Hacía semanas
que no salía a la montaña y ese 12 de julio me pareció perfecto. Fui en autobús
hasta Amezketa, desde allí subí por pistas hasta la curva donde la senda trepa por el barranco de Beratzeaga hacia el coto minero abandonado y, más allá, a Pardeluts, y... Subí hasta el cruce de Minas en medio de un calor
sofocante, un aire denso que me hacía sudar y llorar cada vez que una de esas
gotas reconcentradas de sal se deslizaban hasta el ojo. No encontré a otros montañeros. Desde las viejas minas de cobre ,proseguí
pradera arriba hasta el collado de Artubi. Allí me llegó el primer soplo de aire.

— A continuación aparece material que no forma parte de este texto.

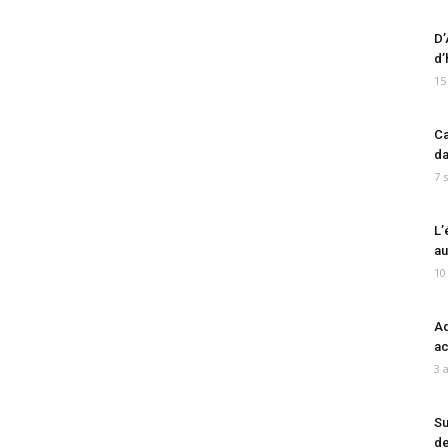
D’
d’
15
Ca
da
7 
L’
au
10
Ad
ac
3 
Su
de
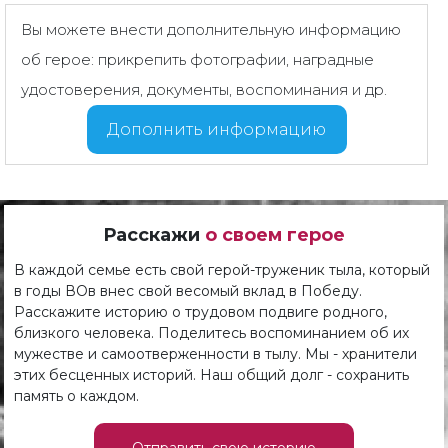
Вы можете внести дополнительную информацию
об герое: прикрепить фотографии, наградные
удостоверения, документы, воспоминания и др.
Дополнить информацию
Расскажи
о своем герое
В каждой семье есть свой герой-труженик тыла, который
в годы ВОв внес свой весомый вклад в Победу.
Расскажите историю о трудовом подвиге родного,
близкого человека. Поделитесь воспоминанием об их
мужестве и самоотверженности в тылу. Мы - хранители
этих бесценных историй. Наш общий долг - сохранить
память о каждом.
Отправить свою историю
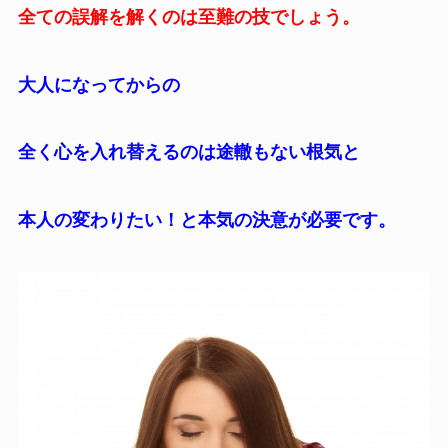
全ての誤解を解くのは至難の技でしょう。
大人になってからの
全く心を入れ替えるのは途轍もない根気と
本人の変わりたい！と本気の決意が必要です。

La cima de Balerdi, la única cumbre que conozco a la que se llega bajando,
estaba muy cerca. Entonces empecé a ver enormes champiñones (Agaricus macrosporus). Por
algún motivo tan peregrino como éste me había echado a la espalda la mochila
grande y en uno de los bolsillos había un bolsón negro de plástico. Así que no
me pude reprimir: empecé a recolectar los hongos hasta cargar cerca de diez
kilos. Los embolsé cuidadosamente y los metí en la mochila. Dejé allí mismo la
mochila guardada por la soledad. Y seguí ligero por la arista hasta la cruz del Balerdi. Me
senté un rato para ver volar los buitres a mis pies y masticar un tallo seco de
avena loca. Luego volví sobre mis pasos, me eché a la espalda la mochila
cargada y decidí bajar por una especie de canal salpicada de robles enanos.
El descenso era
mucho más complicado de lo que yo pensaba. Cesó el aire y la piedra caliza
reverberaba el calor de las primeras horas de la tarde. Ya no me quedaba agua.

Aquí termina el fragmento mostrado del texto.